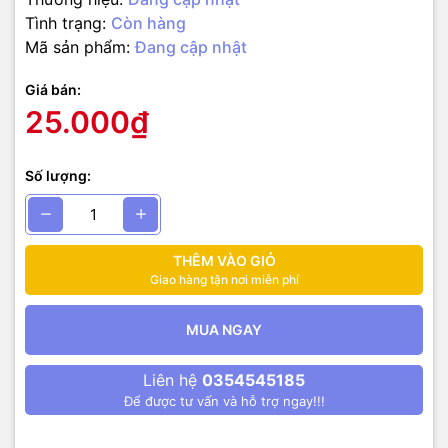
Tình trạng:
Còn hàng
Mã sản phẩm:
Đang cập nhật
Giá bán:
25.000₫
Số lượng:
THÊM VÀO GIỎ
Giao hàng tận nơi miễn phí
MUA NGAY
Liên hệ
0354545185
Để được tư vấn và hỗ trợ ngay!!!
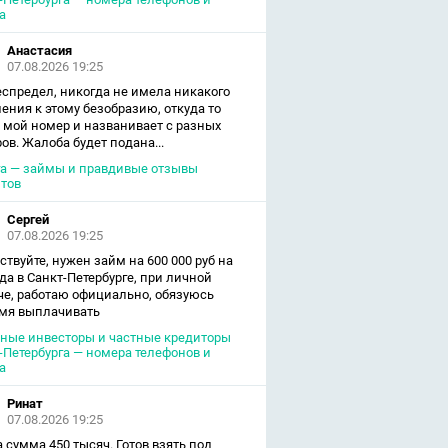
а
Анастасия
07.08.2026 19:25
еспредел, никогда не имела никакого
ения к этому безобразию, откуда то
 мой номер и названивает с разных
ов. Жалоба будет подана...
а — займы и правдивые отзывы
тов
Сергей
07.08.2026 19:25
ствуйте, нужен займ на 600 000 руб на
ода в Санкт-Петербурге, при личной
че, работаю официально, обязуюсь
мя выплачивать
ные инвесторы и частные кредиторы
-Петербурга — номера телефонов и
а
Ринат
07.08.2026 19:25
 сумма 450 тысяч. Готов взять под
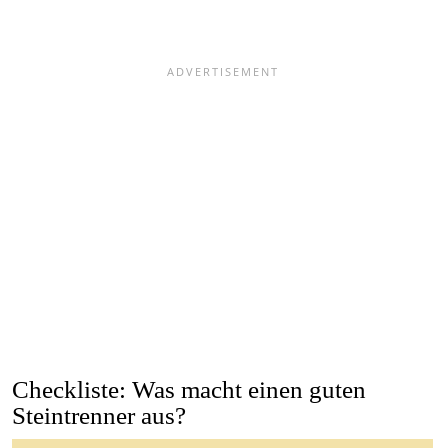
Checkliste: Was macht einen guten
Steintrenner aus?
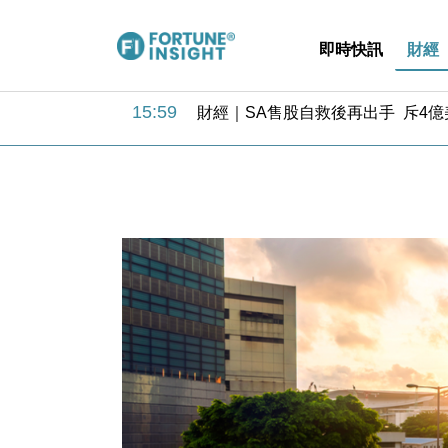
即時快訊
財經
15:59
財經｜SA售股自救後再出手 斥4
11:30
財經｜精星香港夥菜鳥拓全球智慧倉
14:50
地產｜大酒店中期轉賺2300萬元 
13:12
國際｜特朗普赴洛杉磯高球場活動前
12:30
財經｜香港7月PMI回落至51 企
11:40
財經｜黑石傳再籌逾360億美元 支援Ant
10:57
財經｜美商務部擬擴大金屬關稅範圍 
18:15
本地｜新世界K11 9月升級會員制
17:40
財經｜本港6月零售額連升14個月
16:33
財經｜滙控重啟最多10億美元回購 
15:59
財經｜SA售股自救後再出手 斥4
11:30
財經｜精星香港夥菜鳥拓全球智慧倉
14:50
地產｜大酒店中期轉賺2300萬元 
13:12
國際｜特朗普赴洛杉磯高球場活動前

*-*-*

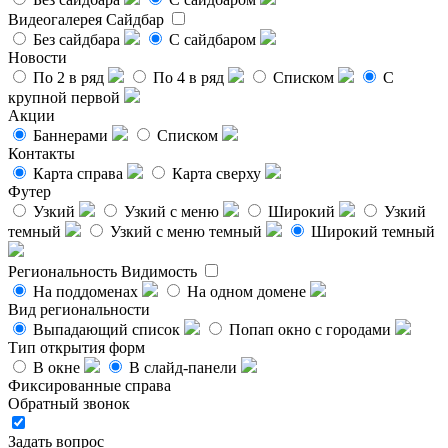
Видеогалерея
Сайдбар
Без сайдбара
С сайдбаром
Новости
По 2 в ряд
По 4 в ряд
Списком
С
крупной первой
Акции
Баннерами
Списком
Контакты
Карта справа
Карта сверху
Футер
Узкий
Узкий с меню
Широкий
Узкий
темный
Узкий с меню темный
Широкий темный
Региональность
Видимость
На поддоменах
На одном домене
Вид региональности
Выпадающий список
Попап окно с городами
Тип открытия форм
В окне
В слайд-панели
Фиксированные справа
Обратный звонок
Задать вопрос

*-*-*

#### Action item:
In the data above, which lines lie between the line with "На одном домене" and the line with "Задать вопрос", inclusive? Print those lines exactly and nothing else.

#### Your solution:
На одном домене
Вид региональности
Выпадающий список
Попап окно с городами
Тип открытия форм
В окне
В слайд-панели
Фиксированные справа
Обратный звонок
Задать вопрос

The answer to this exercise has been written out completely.